Archive | Interviews RSS feed for this section

Interlude : interview de Stéphane Rose

1 Avr

Stéphane Rose, auteur du roman « Pourvu qu’elle soit rousse » m’a fait l’amitié de répondre à quelques questions concernant son livre et ce que représente la femme rousse pour lui.
Bonne lecture !

Comment résumerais-tu ton roman ?

Deux ans dans la vie d’un homme obsédé par les rousses, qui va enchaîner les rencontres avec des femmes rousses qu’il chasse sur Meetic, tout en cherchant à comprendre cette addiction, c’est-à-dire lui-même. Un truc à mi-chemin entre le road-movie pornographique et la quête introspective.

Peux-tu nous dire ce qui a motivé la rédaction de « Pourvu qu’elle soit rousse » ?

Il y a des moments dans la vie où on a besoin d’écrire. C’est très cliché de l’affirmer mais c’est vrai, et c’est comme ça que tout a commencé : le besoin de coucher sur le papier cette obsession qui me consumait, sans doute pour l’apprivoiser et reprendre le contrôle de moi-même. Ca a commencé par des notes éparses sur une manière de journal intime. Elles se sont accumulées. Jusqu’au jour où un ami m’a demandé : et pourquoi tu n’en ferais pas un livre ? Comme je suis l’homme de tous les défis, je l’ai relevé.

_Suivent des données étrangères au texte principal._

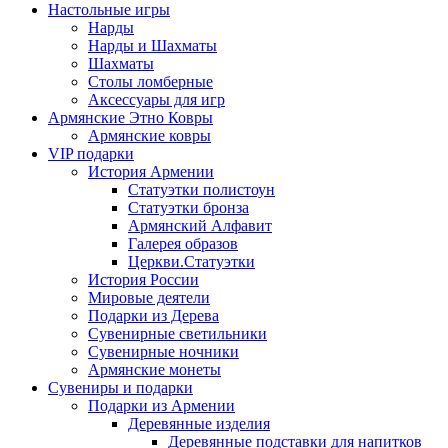
Настольные игры
Нарды
Нарды и Шахматы
Шахматы
Столы ломберные
Аксессуары для игр
Армянские Этно Ковры
Армянские ковры
VIP подарки
История Армении
Статуэтки полистоун
Статуэтки бронза
Армянский Алфавит
Галерея образов
Церкви.Статуэтки
История России
Мировые деятели
Подарки из Дерева
Сувенирные светильники
Сувенирные ночники
Армянские монеты
Сувениры и подарки
Подарки из Армении
Деревянные изделия
Деревянные подставки для напитков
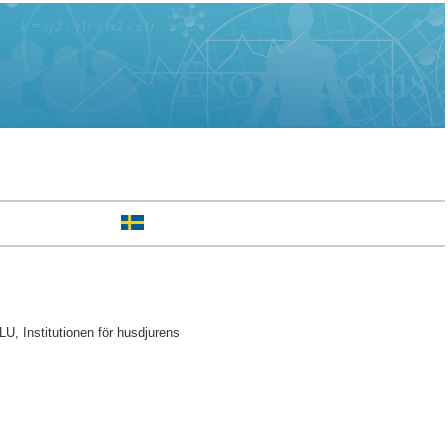
, Institutionen för husdjurens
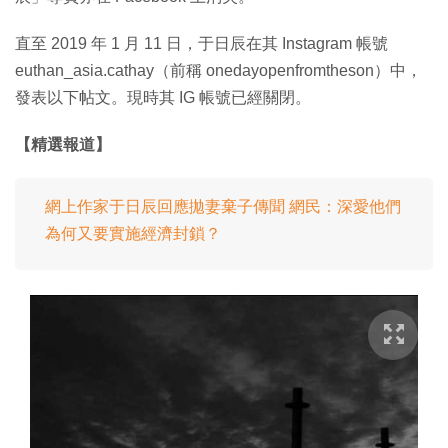
直至 2019 年 1 月 11 日，于日辰在其 Instagram 帳號
euthan_asia.cathay（前稱 onedayopenfromtheson）中，
發表以下帖文。現時其 IG 帳號已經關閉。
【精選報道】
網上作家于日辰回應拋妻棄子傳聞 網民：深愛他們
為何又要實施經濟封鎖？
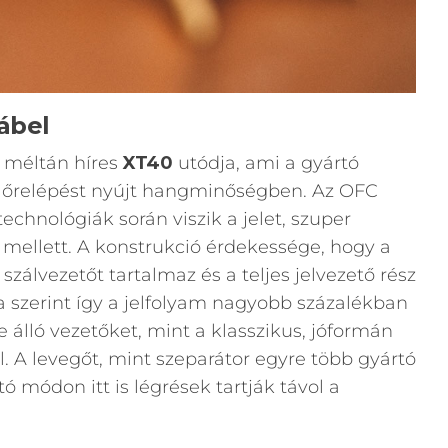
ábel
méltán híres
XT40
utódja, ami a gyártó
 előrelépést nyújt hangminőségben. Az OFC
echnológiák során viszik a jelet, szuper
s mellett. A konstrukció érdekessége, hogy a
szálvezetőt tartalmaz és a teljes jelvezető rész
ia szerint így a jelfolyam nagyobb százalékban
e álló vezetőket, mint a klasszikus, jóformán
. A levegőt, mint szeparátor egyre több gyártó
ó módon itt is légrések tartják távol a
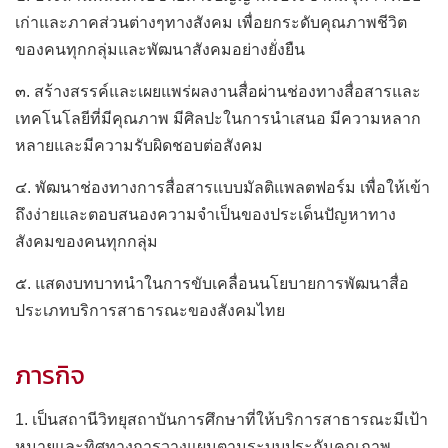
เก่าและภาคส่วนต่างๆทางสังคม เพื่อยกระดับคุณภาพชีวิต
ของคนทุกกลุ่มและพัฒนาสังคมอย่างยั่งยืน
๓. สร้างสรรค์และเผยแพร่ผลงานสื่อผ่านช่องทางสื่อสารและ
เทคโนโลยีที่มีคุณภาพ มีศิลปะในการนำเสนอ มีความหลาก
หลายและมีความรับผิดชอบต่อสังคม
๔. พัฒนาช่องทางการสื่อสารแบบมัลติแพลตฟอร์ม เพื่อให้เข้า
ถึงง่ายและตอบสนองความจำเป็นของประเด็นปัญหาทาง
สังคมของคนทุกกลุ่ม
๕. แสดงบทบาทนำในการขับเคลื่อนนโยบายการพัฒนาสื่อ
ประเภทบริการสาธารณะของสังคมไทย
ภารกิจ
1. เป็นสถานีวิทยุสถาบันการศึกษาที่ให้บริการสาธารณะมีเป้า
หมายและทิศทางการวางแผนตามระบบประกันคุณภาพ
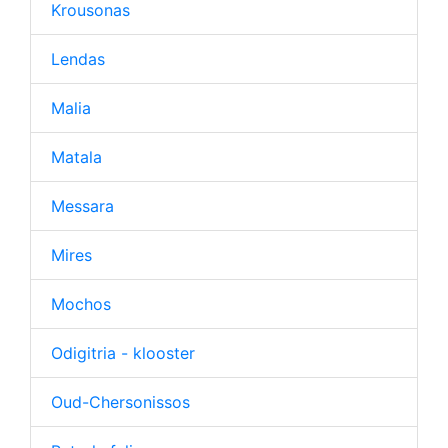
Krousonas
Lendas
Malia
Matala
Messara
Mires
Mochos
Odigitria - klooster
Oud-Chersonissos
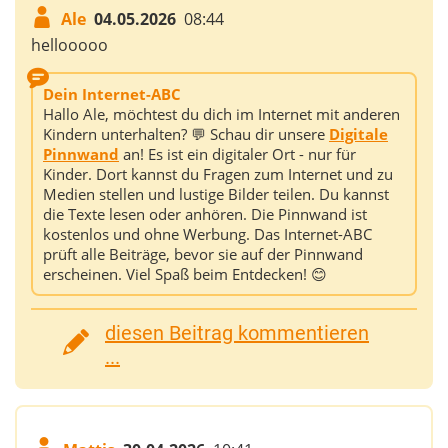
Ale
04.05.2026
08:44
hellooooo
Dein Internet-ABC
Hallo Ale, möchtest du dich im Internet mit anderen
Kindern unterhalten? 💬 Schau dir unsere
Digitale
Pinnwand
an! Es ist ein digitaler Ort - nur für
Kinder. Dort kannst du Fragen zum Internet und zu
Medien stellen und lustige Bilder teilen. Du kannst
die Texte lesen oder anhören. Die Pinnwand ist
kostenlos und ohne Werbung. Das Internet-ABC
prüft alle Beiträge, bevor sie auf der Pinnwand
erscheinen. Viel Spaß beim Entdecken! 😊
diesen Beitrag kommentieren
...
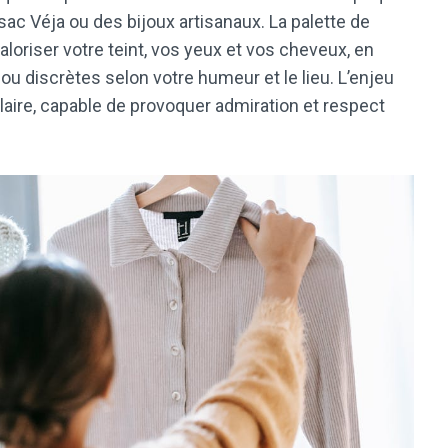
 sac Véja ou des bijoux artisanaux. La palette de
loriser votre teint, vos yeux et vos cheveux, en
u discrètes selon votre humeur et le lieu. L’enjeu
 claire, capable de provoquer admiration et respect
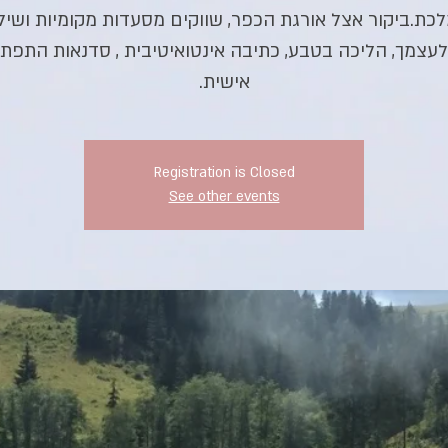
כת.ביקור אצל אורגת הכפר, שווקים מסעדות מקומיות ושיל
לעצמך, הליכה בטבע, כתיבה אינטואיטיבית , סדנאות התפת
אישית.
Registration is Closed
See other events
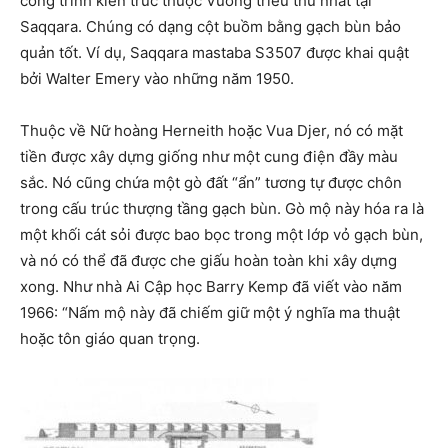
công trình kiến ​​trúc thuộc Vương triều thứ nhất tại
Saqqara. Chúng có dạng cột buồm bằng gạch bùn bảo
quản tốt. Ví dụ, Saqqara mastaba S3507 được khai quật
bởi Walter Emery vào những năm 1950.
Thuộc về Nữ hoàng Herneith hoặc Vua Djer, nó có mặt
tiền được xây dựng giống như một cung điện đầy màu
sắc. Nó cũng chứa một gò đất “ẩn” tương tự được chôn
trong cấu trúc thượng tầng gạch bùn. Gò mộ này hóa ra là
một khối cát sỏi được bao bọc trong một lớp vỏ gạch bùn,
và nó có thể đã được che giấu hoàn toàn khi xây dựng
xong. Như nhà Ai Cập học Barry Kemp đã viết vào năm
1966: “Nấm mộ này đã chiếm giữ một ý nghĩa ma thuật
hoặc tôn giáo quan trọng.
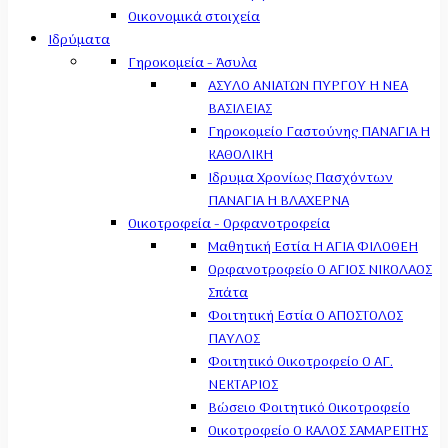
Οικονομικά στοιχεία
Ιδρύματα
Γηροκομεία - Άσυλα
ΑΣΥΛΟ ΑΝΙΑΤΩΝ ΠΥΡΓΟΥ Η ΝΕΑ
ΒΑΣΙΛΕΙΑΣ
Γηροκομείο Γαστούνης ΠΑΝΑΓΙΑ Η
ΚΑΘΟΛΙΚΗ
Ιδρυμα Χρονίως Πασχόντων
ΠΑΝΑΓΙΑ Η ΒΛΑΧΕΡΝΑ
Οικοτροφεία - Ορφανοτροφεία
Μαθητική Εστία Η ΑΓΙΑ ΦΙΛΟΘΕΗ
Ορφανοτροφείο Ο ΑΓΙΟΣ ΝΙΚΟΛΑΟΣ
Σπάτα
Φοιτητική Εστία Ο ΑΠΟΣΤΟΛΟΣ
ΠΑΥΛΟΣ
Φοιτητικό Οικοτροφείο Ο ΑΓ.
ΝΕΚΤΑΡΙΟΣ
Βώσειο Φοιτητικό Οικοτροφείο
Οικοτροφείο Ο ΚΑΛΟΣ ΣΑΜΑΡΕΙΤΗΣ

Tu décris finalement la « roussophilie » comme une pathologie ; est-ce qu’on en guérit ?

Je la définis comme une addiction et la considère donc comme toutes les addictions : une pathologie dont on ne guérit pas, mais dont la prise de conscience de ce qui la motive permet de vivre harmonieusement avec, voire d’en tirer profit sans se faire mal. Merci la psychanalyse !

Au-delà des caractéristiques physiques, qu’est-ce qui fait la différence d’une femme rousse ?

Une rousse est dès la naissance et chaque jour de sa vie soit encensée pour sa splendeur, soit (le plus souvent) raillée et montrée du doigt pour tous les clichés qu’elle véhicule. Elle en tire une personnalité d’acier, fière et guerrière. Le « tempérament de feu » qu’on prête aux rousses ne vient pas seulement du cuivre de leur chevelure, il est aussi la conséquence de ce regard particulier qu’a le vulgum pecus sur elles.

Est-ce que le goût des femmes rousses prend nécessairement racine dans l’inconscient collectif lié à leurs cheveux ?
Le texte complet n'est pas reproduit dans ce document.